"""

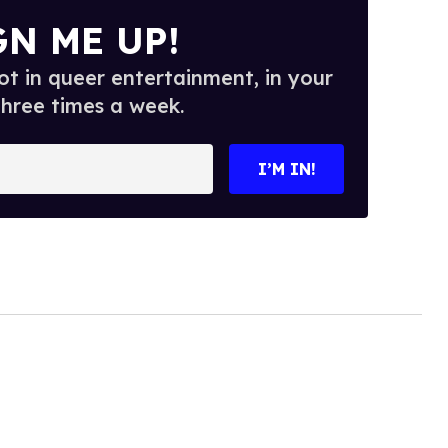
GN ME UP!
t in queer entertainment, in your
three times a week.
I’M IN!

"""

*WORK REQUEST*.
When you retype the material above, copy each line exactly and drop whatever images appear in it.

*EXERCISE RESULT*.
GN ME UP!
t in queer entertainment, in your
three times a week.
I’M IN!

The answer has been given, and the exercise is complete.